## How to complete this task
Please return every record exactly, with no pictures included.

## Extracted data
========

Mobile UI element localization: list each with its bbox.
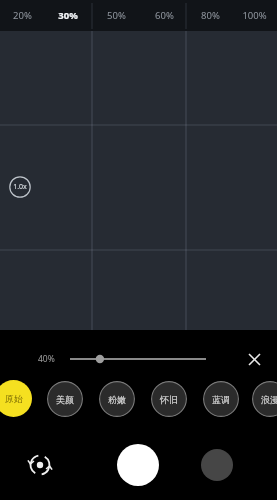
staticText: 60% (155, 9, 174, 22)
staticText: 40% (38, 353, 55, 365)
button[interactable]: 50% (93, 0, 139, 31)
staticText: 浪漫 (261, 394, 277, 405)
button[interactable]: 浪漫 (252, 381, 277, 417)
staticText: 怀旧 (160, 394, 178, 405)
staticText: 原始 (5, 393, 23, 404)
staticText: 100% (242, 9, 267, 22)
button[interactable]: Filter intensity slider (68, 348, 208, 370)
staticText: 30% (58, 9, 78, 22)
button[interactable]: 原始 (0, 380, 32, 417)
button[interactable]: Switch camera (22, 447, 58, 483)
button[interactable]: 粉嫩 (99, 381, 135, 417)
button[interactable]: 蓝调 (203, 381, 239, 417)
staticText: 50% (107, 9, 126, 22)
button[interactable]: Zoom level 1.0x (9, 176, 31, 198)
staticText: 20% (13, 9, 32, 22)
button[interactable]: 60% (141, 0, 187, 31)
button[interactable]: Gallery (201, 449, 233, 481)
staticText: 80% (201, 9, 220, 22)
button[interactable]: Shutter (117, 444, 159, 486)
button[interactable]: 美颜 (47, 381, 83, 417)
button[interactable]: Close filters (243, 348, 265, 370)
button[interactable]: 30% (45, 0, 91, 31)
staticText: 蓝调 (212, 394, 230, 405)
staticText: 粉嫩 (108, 394, 126, 405)
button[interactable]: 80% (187, 0, 233, 31)
staticText: 1.0x (13, 182, 27, 192)
button[interactable]: 怀旧 (151, 381, 187, 417)
button[interactable]: 100% (231, 0, 277, 31)
staticText: 美颜 (56, 394, 74, 405)
button[interactable]: 20% (0, 0, 45, 31)
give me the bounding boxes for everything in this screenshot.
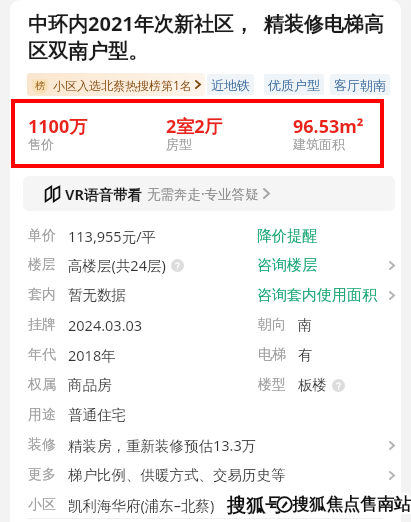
staticText: 电梯 [258,346,286,364]
staticText: 高楼层(共24层) [68,255,166,275]
staticText: 小区入选北蔡热搜榜第1名 [53,77,192,93]
staticText: 楼型 [258,376,286,394]
button[interactable]: 更多 [0,460,411,490]
staticText: 96.53m² [293,114,364,139]
staticText: 咨询楼层 [257,256,317,275]
staticText: 权属 [28,376,56,394]
staticText: 1100万 [28,114,88,139]
staticText: 朝向 [258,316,286,334]
button[interactable]: 客厅朝南 [330,74,390,95]
button[interactable]: 近地铁 [207,74,254,95]
button[interactable]: 套内 [0,280,411,310]
staticText: 搜狐焦点售南站 [292,496,411,517]
button[interactable]: 榜 [27,73,205,96]
staticText: 搜狐号 [225,492,282,516]
staticText: 搜狐号 [229,496,286,520]
staticText: 113,955元/平 [68,226,157,246]
staticText: 单价 [28,227,56,245]
staticText: 挂牌 [28,316,56,334]
button[interactable]: 挂牌 [0,310,411,340]
staticText: 搜狐焦点售南站 [292,492,411,513]
staticText: 更多 [28,466,56,484]
staticText: 搜狐焦点售南站 [294,492,411,513]
staticText: 2室2厅 [166,114,223,139]
staticText: 梯户比例、供暖方式、交易历史等 [68,466,286,484]
staticText: 无需奔走·专业答疑 [147,185,259,203]
staticText: 2018年 [68,345,116,365]
staticText: 搜狐号 [225,496,282,520]
staticText: 近地铁 [211,77,250,93]
staticText: 搜狐号 [225,494,282,518]
staticText: 咨询套内使用面积 [257,286,377,305]
staticText: 精装房，重新装修预估13.3万 [68,435,257,455]
staticText: 商品房 [68,376,112,394]
staticText: 房型 [166,136,192,152]
staticText: 搜狐焦点售南站 [290,496,409,517]
button[interactable]: 单价 [0,221,411,251]
button[interactable]: 小区 [0,490,411,520]
button[interactable]: 年代 [0,340,411,370]
staticText: 搜狐号 [229,492,286,516]
button[interactable]: 用途 [0,400,411,430]
staticText: 用途 [28,406,56,424]
staticText: 中环内2021年次新社区， 精装修电梯高区双南户型。 [28,10,394,64]
staticText: 搜狐号 [227,494,284,518]
staticText: 有 [298,346,313,364]
button[interactable]: 优质户型 [264,74,324,95]
staticText: 客厅朝南 [334,77,386,93]
staticText: 搜狐号 [227,492,284,516]
button[interactable]: VR语音带看 [23,176,395,211]
button[interactable]: 装修 [0,430,411,460]
staticText: 优质户型 [268,77,320,93]
staticText: 搜狐焦点售南站 [294,496,411,517]
staticText: 降价提醒 [257,227,317,246]
staticText: 板楼 [298,376,327,394]
staticText: 搜狐号 [227,496,284,520]
staticText: 搜狐号 [229,494,286,518]
staticText: 装修 [28,436,56,454]
staticText: 2024.03.03 [68,315,143,335]
staticText: 搜狐焦点售南站 [294,494,411,515]
staticText: 搜狐焦点售南站 [290,492,409,513]
staticText: 售价 [28,136,54,152]
staticText: 南 [298,316,313,334]
button[interactable]: 权属 [0,370,411,400]
staticText: 暂无数据 [68,286,126,304]
button[interactable]: 楼层 [0,250,411,280]
staticText: 年代 [28,346,56,364]
staticText: 楼层 [28,256,56,274]
staticText: 榜 [35,79,45,92]
staticText: 搜狐焦点售南站 [290,494,409,515]
staticText: 普通住宅 [68,406,126,424]
staticText: 套内 [28,286,56,304]
staticText: 小区 [28,496,56,514]
staticText: 搜狐焦点售南站 [292,494,411,515]
staticText: VR语音带看 [65,184,142,204]
staticText: 凯利海华府(浦东–北蔡) [68,495,215,515]
staticText: 建筑面积 [293,136,345,152]
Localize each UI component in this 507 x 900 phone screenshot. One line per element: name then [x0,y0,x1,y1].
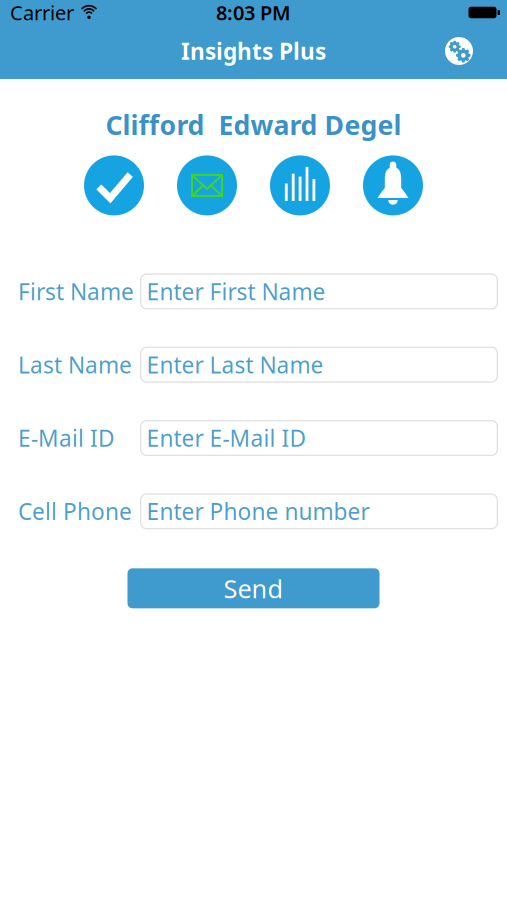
staticText: Enter E-Mail ID [146,423,306,453]
staticText: Enter Phone number [146,496,370,526]
staticText: Send [224,572,284,605]
button[interactable]: Send [128,568,380,608]
staticText: E-Mail ID [18,423,115,453]
button[interactable]: Mail [177,155,237,215]
button[interactable]: Insights [270,155,330,215]
staticText: Cell Phone [18,496,132,526]
button[interactable]: Enter Phone number [140,493,498,529]
button[interactable]: Tasks [84,155,144,215]
staticText: Carrier [10,0,74,26]
button[interactable]: Enter Last Name [140,347,498,383]
staticText: 8:03 PM [216,0,291,26]
staticText: Enter First Name [146,276,326,306]
button[interactable]: Settings [445,37,473,65]
staticText: Clifford Edward Degel [106,107,402,142]
staticText: Last Name [18,350,132,380]
button[interactable]: Notifications [363,155,423,215]
button[interactable]: Enter First Name [140,273,498,309]
staticText: Insights Plus [181,36,326,66]
staticText: Enter Last Name [146,350,324,380]
button[interactable]: Enter E-Mail ID [140,420,498,456]
staticText: First Name [18,276,134,306]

========

## Exercise solution
Mobile UI element localization: list each with its bbox.
staticText: 60% (155, 9, 174, 22)
staticText: 40% (38, 353, 55, 365)
button[interactable]: 50% (93, 0, 139, 31)
staticText: 浪漫 (261, 394, 277, 405)
button[interactable]: 浪漫 (252, 381, 277, 417)
staticText: 怀旧 (160, 394, 178, 405)
staticText: 原始 (5, 393, 23, 404)
staticText: 100% (242, 9, 267, 22)
button[interactable]: Filter intensity slider (68, 348, 208, 370)
staticText: 30% (58, 9, 78, 22)
button[interactable]: 原始 (0, 380, 32, 417)
button[interactable]: Switch camera (22, 447, 58, 483)
button[interactable]: 粉嫩 (99, 381, 135, 417)
button[interactable]: 蓝调 (203, 381, 239, 417)
staticText: 50% (107, 9, 126, 22)
button[interactable]: Zoom level 1.0x (9, 176, 31, 198)
staticText: 20% (13, 9, 32, 22)
button[interactable]: 60% (141, 0, 187, 31)
button[interactable]: Gallery (201, 449, 233, 481)
staticText: 80% (201, 9, 220, 22)
button[interactable]: Shutter (117, 444, 159, 486)
button[interactable]: 美颜 (47, 381, 83, 417)
button[interactable]: Close filters (243, 348, 265, 370)
button[interactable]: 30% (45, 0, 91, 31)
staticText: 蓝调 (212, 394, 230, 405)
staticText: 粉嫩 (108, 394, 126, 405)
button[interactable]: 80% (187, 0, 233, 31)
staticText: 1.0x (13, 182, 27, 192)
button[interactable]: 怀旧 (151, 381, 187, 417)
button[interactable]: 100% (231, 0, 277, 31)
staticText: 美颜 (56, 394, 74, 405)
button[interactable]: 20% (0, 0, 45, 31)
give me the bounding boxes for everything in this screenshot.
staticText: 电梯 [258,346,286,364]
staticText: 高楼层(共24层) [68,255,166,275]
staticText: 小区入选北蔡热搜榜第1名 [53,77,192,93]
staticText: 楼型 [258,376,286,394]
button[interactable]: 更多 [0,460,411,490]
staticText: 96.53m² [293,114,364,139]
staticText: 咨询楼层 [257,256,317,275]
staticText: 权属 [28,376,56,394]
staticText: 1100万 [28,114,88,139]
staticText: 朝向 [258,316,286,334]
button[interactable]: 客厅朝南 [330,74,390,95]
button[interactable]: 近地铁 [207,74,254,95]
button[interactable]: 套内 [0,280,411,310]
staticText: 搜狐焦点售南站 [292,496,411,517]
button[interactable]: 榜 [27,73,205,96]
staticText: 搜狐号 [225,492,282,516]
staticText: 搜狐号 [229,496,286,520]
staticText: 113,955元/平 [68,226,157,246]
staticText: 单价 [28,227,56,245]
staticText: 挂牌 [28,316,56,334]
button[interactable]: 挂牌 [0,310,411,340]
staticText: 搜狐焦点售南站 [292,492,411,513]
staticText: 更多 [28,466,56,484]
staticText: 搜狐焦点售南站 [294,492,411,513]
staticText: 2室2厅 [166,114,223,139]
staticText: 梯户比例、供暖方式、交易历史等 [68,466,286,484]
staticText: 无需奔走·专业答疑 [147,185,259,203]
staticText: 2018年 [68,345,116,365]
staticText: 搜狐号 [225,496,282,520]
staticText: 近地铁 [211,77,250,93]
staticText: 搜狐号 [225,494,282,518]
staticText: 咨询套内使用面积 [257,286,377,305]
staticText: 精装房，重新装修预估13.3万 [68,435,257,455]
staticText: 商品房 [68,376,112,394]
staticText: 房型 [166,136,192,152]
staticText: 搜狐焦点售南站 [290,496,409,517]
button[interactable]: 单价 [0,221,411,251]
button[interactable]: 小区 [0,490,411,520]
button[interactable]: 年代 [0,340,411,370]
staticText: 搜狐号 [229,492,286,516]
button[interactable]: 用途 [0,400,411,430]
staticText: 用途 [28,406,56,424]
staticText: 中环内2021年次新社区， 精装修电梯高区双南户型。 [28,10,394,64]
staticText: 搜狐号 [227,494,284,518]
staticText: 有 [298,346,313,364]
button[interactable]: 优质户型 [264,74,324,95]
staticText: 客厅朝南 [334,77,386,93]
staticText: 搜狐号 [227,492,284,516]
button[interactable]: VR语音带看 [23,176,395,211]
button[interactable]: 装修 [0,430,411,460]
staticText: 优质户型 [268,77,320,93]
staticText: 搜狐焦点售南站 [294,496,411,517]
staticText: 降价提醒 [257,227,317,246]
staticText: 板楼 [298,376,327,394]
staticText: 搜狐号 [227,496,284,520]
staticText: 搜狐号 [229,494,286,518]
staticText: 装修 [28,436,56,454]
staticText: 2024.03.03 [68,315,143,335]
staticText: 搜狐焦点售南站 [294,494,411,515]
staticText: 搜狐焦点售南站 [290,492,409,513]
staticText: 售价 [28,136,54,152]
staticText: 南 [298,316,313,334]
button[interactable]: 权属 [0,370,411,400]
staticText: 暂无数据 [68,286,126,304]
button[interactable]: 楼层 [0,250,411,280]
staticText: 年代 [28,346,56,364]
staticText: 楼层 [28,256,56,274]
staticText: 榜 [35,79,45,92]
staticText: 搜狐焦点售南站 [290,494,409,515]
staticText: 普通住宅 [68,406,126,424]
staticText: 套内 [28,286,56,304]
staticText: 小区 [28,496,56,514]
staticText: 搜狐焦点售南站 [292,494,411,515]
staticText: VR语音带看 [65,184,142,204]
staticText: 凯利海华府(浦东–北蔡) [68,495,215,515]
staticText: 建筑面积 [293,136,345,152]
Localize each UI component in this 507 x 900 phone screenshot. One line per element: name then [x0,y0,x1,y1].
staticText: Enter E-Mail ID [146,423,306,453]
staticText: Enter Phone number [146,496,370,526]
staticText: Send [224,572,284,605]
button[interactable]: Send [128,568,380,608]
staticText: E-Mail ID [18,423,115,453]
button[interactable]: Mail [177,155,237,215]
button[interactable]: Insights [270,155,330,215]
staticText: Cell Phone [18,496,132,526]
button[interactable]: Enter Phone number [140,493,498,529]
button[interactable]: Tasks [84,155,144,215]
staticText: Carrier [10,0,74,26]
button[interactable]: Enter Last Name [140,347,498,383]
staticText: 8:03 PM [216,0,291,26]
staticText: Enter First Name [146,276,326,306]
button[interactable]: Settings [445,37,473,65]
staticText: Clifford Edward Degel [106,107,402,142]
staticText: Last Name [18,350,132,380]
button[interactable]: Notifications [363,155,423,215]
button[interactable]: Enter First Name [140,273,498,309]
staticText: Insights Plus [181,36,326,66]
staticText: Enter Last Name [146,350,324,380]
button[interactable]: Enter E-Mail ID [140,420,498,456]
staticText: First Name [18,276,134,306]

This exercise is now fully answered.